__Task details__:
Starting at the line that contains "Describe the element", reproduce only the lines through the end of the data, exactly, including both the first and the last; skip the pictures.

__Provided records__:
::::::
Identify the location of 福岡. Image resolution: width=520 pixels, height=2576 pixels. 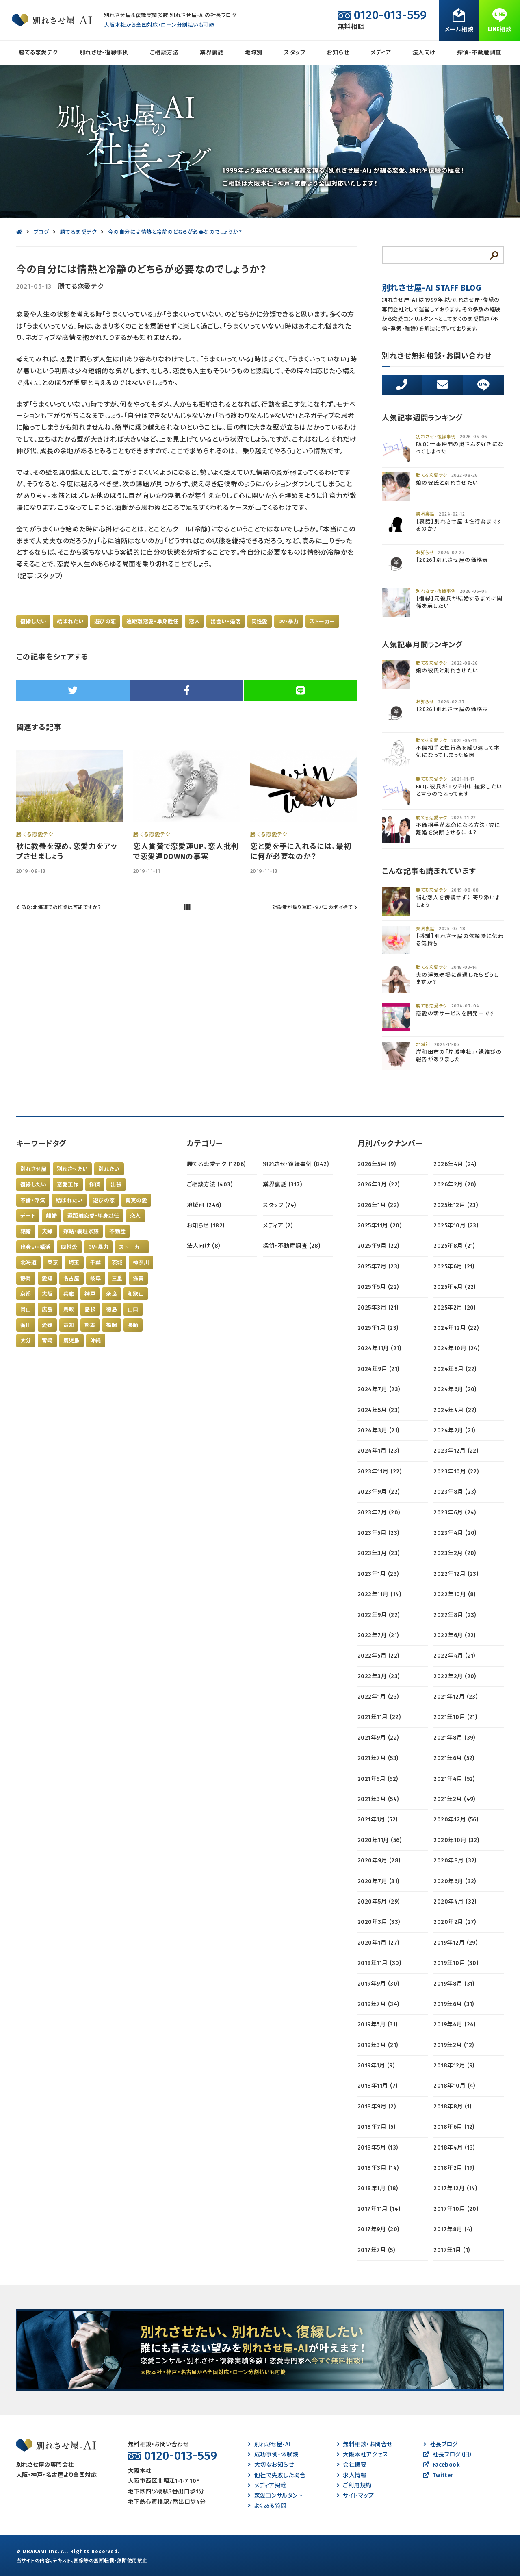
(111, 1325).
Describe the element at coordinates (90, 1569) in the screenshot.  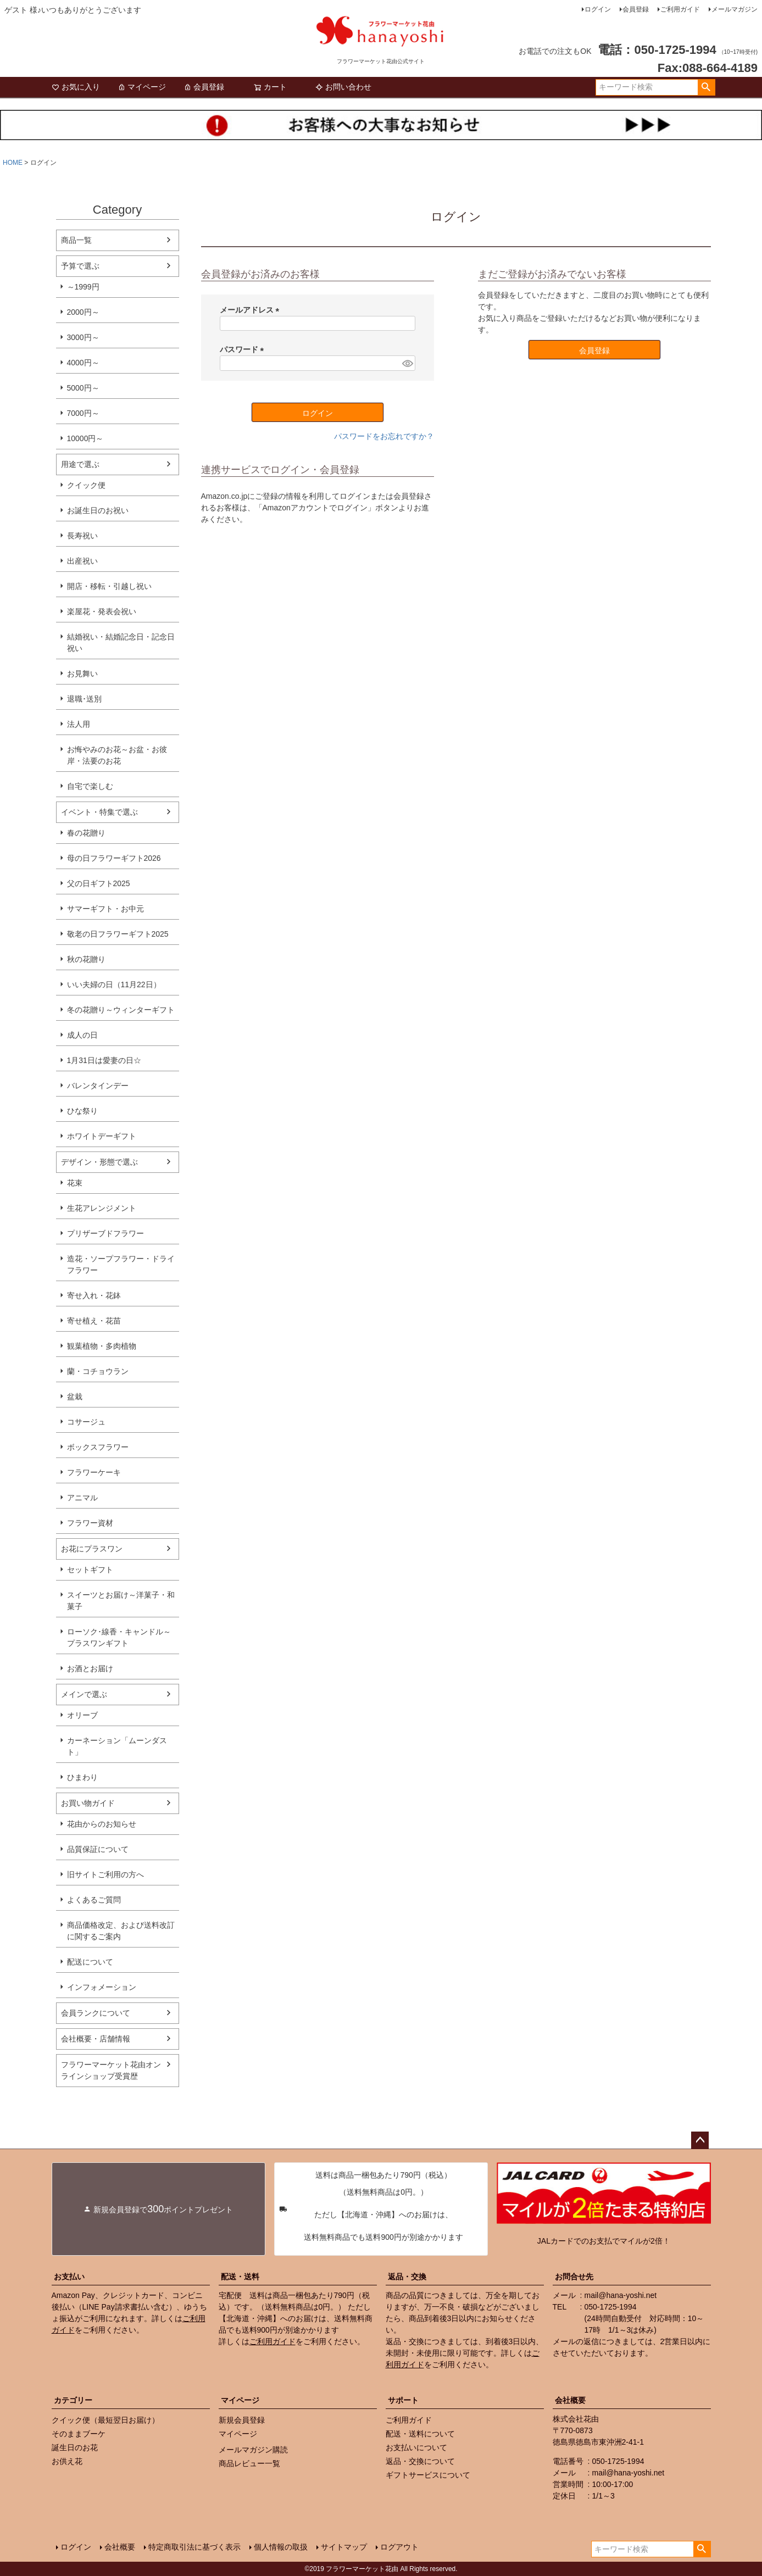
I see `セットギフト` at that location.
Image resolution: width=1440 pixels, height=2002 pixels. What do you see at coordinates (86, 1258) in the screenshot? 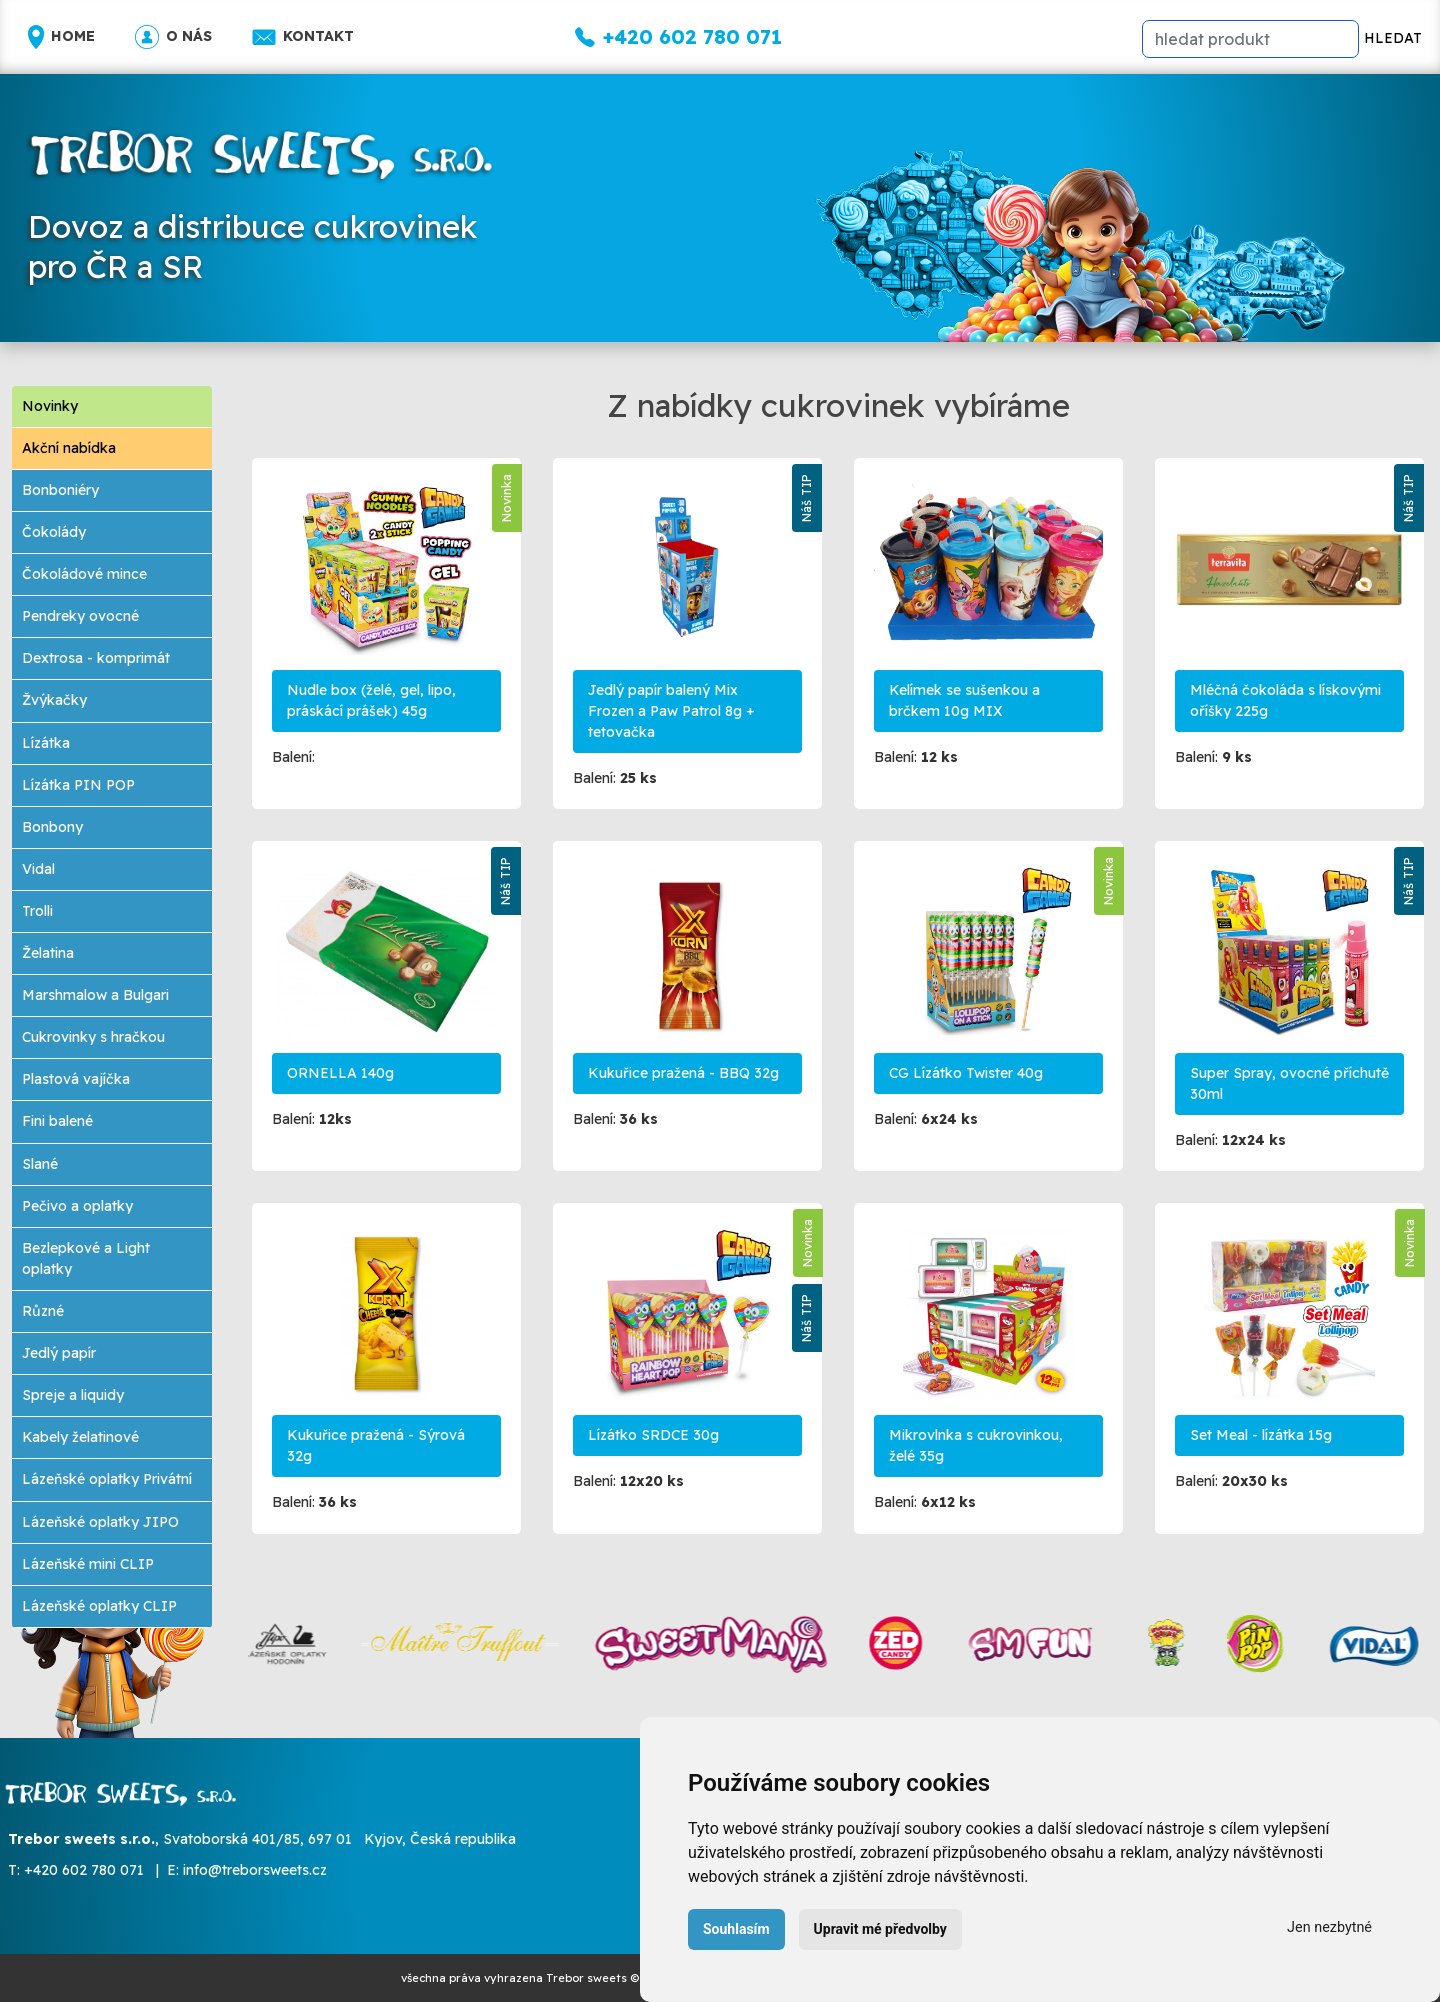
::::::
__Task result__:
Describe the element at coordinates (90, 1569) in the screenshot.  
I see `セットギフト` at that location.
Image resolution: width=1440 pixels, height=2002 pixels. What do you see at coordinates (86, 1258) in the screenshot? 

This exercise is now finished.